Dr. MacKenzie codirects the University of California, San Francisco’s center for maternal-fetal precision medicine and directs the Eli and Edythe Broad Center of Regeneration Medicine and Stem Cell Research.

Pompe disease is caused by mutations in a gene that makes acid alpha-glucosidase. With limited amounts of this enzyme, dangerous amounts of glycogen accumulate in the body. Babies with infantile-onset disease typically have enlarged hearts and die by age 2 years.

The condition, which occurs in an estimated 1 in 40,000 births, is one of several early-onset lysosomal storage disorders. Patients with these diseases “are ideal candidates for prenatal therapy because organ damage starts in utero,” the researchers said.

Newborn screening can lead to early initiation of treatment with recombinant enzymes, “but this strategy does not completely prevent irreversible organ damage,” the authors said.

The patient in the new report received six prenatal ERT treatments at the Ottawa Hospital and is receiving postnatal enzyme therapy at CHEO, a pediatric hospital and research center in Ottawa.

Investigators administered alglucosidase alfa through the umbilical vein. They delivered the first infusion to the fetus at 24 weeks 5 days of gestation. They continued providing infusions at 2-week intervals through 34 weeks 5 days of gestation.

She is doing well at age 16 months, with normal cardiac and motor function, and is meeting developmental milestones, according to the news release.

The successful treatment involved collaboration among the University of California, San Francisco, where researchers are conducting a clinical trial of this treatment approach; CHEO and the Ottawa Hospital; and Duke University, Durham, N.C.

Under normal circumstances, the patient’s family would have traveled to Benioff Children’s Hospitals fetal treatment center to participate in the clinical trial, but COVID-19 restrictions led the researchers to deliver the therapy to Ottawa as part of the trial.

The University of California, San Francisco, has received U.S. Food and Drug Administration approval to treat Pompe disease and several other lysosomal storage disorders in utero as part of a phase 1 clinical trial with 10 patients. The other diseases are mucopolysaccharidosis types 1, 2, 4a, 6, and 7; Gaucher disease types 2 and 3; and Wolman disease.

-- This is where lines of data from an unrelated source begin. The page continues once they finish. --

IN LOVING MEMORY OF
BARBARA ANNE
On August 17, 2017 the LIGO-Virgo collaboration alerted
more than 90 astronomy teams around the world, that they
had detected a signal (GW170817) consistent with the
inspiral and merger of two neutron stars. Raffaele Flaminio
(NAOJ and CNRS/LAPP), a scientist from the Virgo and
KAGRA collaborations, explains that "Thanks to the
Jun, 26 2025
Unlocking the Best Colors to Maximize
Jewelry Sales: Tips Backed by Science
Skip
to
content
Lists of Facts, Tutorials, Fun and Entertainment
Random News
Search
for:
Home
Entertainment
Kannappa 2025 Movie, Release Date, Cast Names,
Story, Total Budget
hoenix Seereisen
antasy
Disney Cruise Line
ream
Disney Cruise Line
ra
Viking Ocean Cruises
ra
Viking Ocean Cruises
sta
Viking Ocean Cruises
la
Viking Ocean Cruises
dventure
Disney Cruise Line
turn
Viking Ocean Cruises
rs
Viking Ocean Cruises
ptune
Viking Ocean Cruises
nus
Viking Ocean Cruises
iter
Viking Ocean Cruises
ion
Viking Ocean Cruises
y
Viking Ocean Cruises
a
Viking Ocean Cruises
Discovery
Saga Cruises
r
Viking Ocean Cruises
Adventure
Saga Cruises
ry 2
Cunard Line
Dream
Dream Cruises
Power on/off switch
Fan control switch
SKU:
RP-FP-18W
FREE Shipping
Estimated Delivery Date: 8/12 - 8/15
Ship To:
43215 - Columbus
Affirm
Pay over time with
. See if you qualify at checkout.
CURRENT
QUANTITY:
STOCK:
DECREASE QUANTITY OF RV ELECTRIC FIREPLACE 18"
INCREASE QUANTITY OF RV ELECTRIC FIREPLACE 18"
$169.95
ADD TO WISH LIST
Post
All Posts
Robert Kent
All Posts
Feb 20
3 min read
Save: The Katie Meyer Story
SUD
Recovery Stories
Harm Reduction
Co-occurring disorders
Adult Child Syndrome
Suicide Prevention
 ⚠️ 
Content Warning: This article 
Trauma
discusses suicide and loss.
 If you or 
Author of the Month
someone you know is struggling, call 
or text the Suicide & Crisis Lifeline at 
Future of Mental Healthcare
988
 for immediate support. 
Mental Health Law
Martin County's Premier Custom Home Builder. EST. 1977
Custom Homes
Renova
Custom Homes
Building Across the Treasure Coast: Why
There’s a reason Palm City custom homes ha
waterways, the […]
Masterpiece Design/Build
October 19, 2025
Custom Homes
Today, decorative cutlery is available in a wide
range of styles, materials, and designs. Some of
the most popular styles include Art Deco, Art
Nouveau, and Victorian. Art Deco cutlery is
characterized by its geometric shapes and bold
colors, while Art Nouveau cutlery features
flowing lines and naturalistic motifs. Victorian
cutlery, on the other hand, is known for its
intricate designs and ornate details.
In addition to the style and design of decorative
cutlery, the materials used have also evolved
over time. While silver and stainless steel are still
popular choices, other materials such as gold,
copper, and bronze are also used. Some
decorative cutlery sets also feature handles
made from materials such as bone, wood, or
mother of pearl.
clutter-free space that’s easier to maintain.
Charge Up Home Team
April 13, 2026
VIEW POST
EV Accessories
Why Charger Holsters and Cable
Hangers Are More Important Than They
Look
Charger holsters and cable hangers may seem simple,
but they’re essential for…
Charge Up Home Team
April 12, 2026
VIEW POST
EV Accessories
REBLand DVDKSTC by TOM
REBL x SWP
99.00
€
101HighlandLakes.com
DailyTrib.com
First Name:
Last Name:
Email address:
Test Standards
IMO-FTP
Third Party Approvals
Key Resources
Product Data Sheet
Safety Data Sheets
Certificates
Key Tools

Patients with Pompe disease might typically be diagnosed clinically at age 3-6 months, said study coauthor Paul Harmatz, MD, with the University of California, San Francisco. With newborn screening, the disease might be diagnosed at 1 week. But intervening before birth may be optimal, Dr. Harmatz said.

Fetal treatment appears to be “revolutionary at this point,” Dr. Harmatz said.

The research was supported by a grant from the National Institutes of Health. Sanofi Genzyme provided the enzyme for the patient.

A version of this article first appeared on Medscape.com.